Yes. Bone is one of the few tissues in the body capable of complete regenerative healing rather than scar repair. After a fracture, new blood vessels grow into the break site within days. Specialized cells produce a soft callus of cartilage that bridges the gap. Osteoblasts then replace the cartilage callus with new bone tissue through the same ossification process that built the skeleton originally. Complete healing can take weeks to months depending on which bone broke and how severe the fracture was.
How do bones relate to the immune system?

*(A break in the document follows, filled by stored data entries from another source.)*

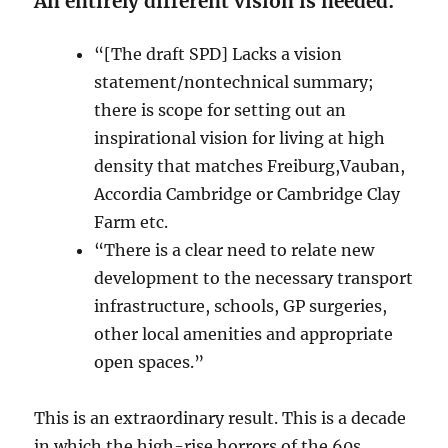
An entirely different vision is needed:
“[The draft SPD] Lacks a vision
statement/nontechnical summary;
there is scope for setting out an
inspirational vision for living at high
density that matches Freiburg,Vauban,
Accordia Cambridge or Cambridge Clay
Farm etc.
“There is a clear need to relate new
development to the necessary transport
infrastructure, schools, GP surgeries,
other local amenities and appropriate
open spaces.”
This is an extraordinary result. This is a decade
in which the high-rise horrors of the 60s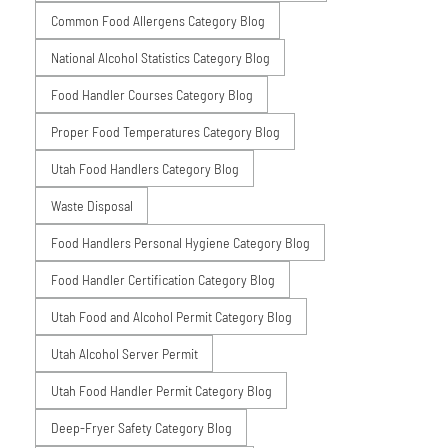
Common Food Allergens Category Blog
National Alcohol Statistics Category Blog
Food Handler Courses Category Blog
Proper Food Temperatures Category Blog
Utah Food Handlers Category Blog
Waste Disposal
Food Handlers Personal Hygiene Category Blog
Food Handler Certification Category Blog
Utah Food and Alcohol Permit Category Blog
Utah Alcohol Server Permit
Utah Food Handler Permit Category Blog
Deep-Fryer Safety Category Blog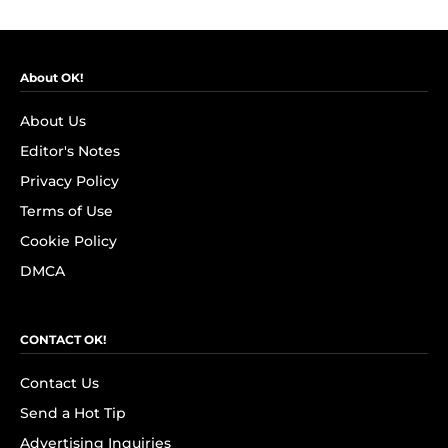
About OK!
About Us
Editor's Notes
Privacy Policy
Terms of Use
Cookie Policy
DMCA
CONTACT OK!
Contact Us
Send a Hot Tip
Advertising Inquiries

Red bone marrow produces all the cells of the immune system, including lymphocytes, neutrophils, and macrophages, through hematopoiesis. The skeleton is therefore the primary manufacturing site for immune defenses. Conditions that damage bone marrow, such as certain cancers and autoimmune diseases, directly compromise immune function. Bone marrow transplants are used as treatments for severe immune deficiencies and certain blood cancers because they introduce healthy stem cells capable of rebuilding both the blood cell and immune cell supply. This close relationship between bone and immunity connects to the extraordinary facts about how the human immune system operates, including defenses that most people never think about.
The One-Paragraph Answer
The adult human body has 206 bones, divided into 80 in the axial skeleton and 126 in the appendicular skeleton. Newborns have between 270 and 300, with the extra bones fusing gradually through childhood, adolescence, and into the mid-twenties as ossification converts cartilage to bone and separate plates merge into single structures. Some adults naturally have 207 to 213 bones due to extra ribs, accessory ossicles, or sutural skull bones. The skeleton is not a passive framework. It produces 2 million red blood cells every second, stores 99% of the body’s calcium, protects every major organ, secretes hormones that influence insulin and muscle function, and rebuilds approximately 10% of itself every year through the coordinated action of bone-building and bone-dissolving cells. The number of bones in your body has not changed since your mid-twenties. The bones themselves have been completely rebuilt multiple times since then.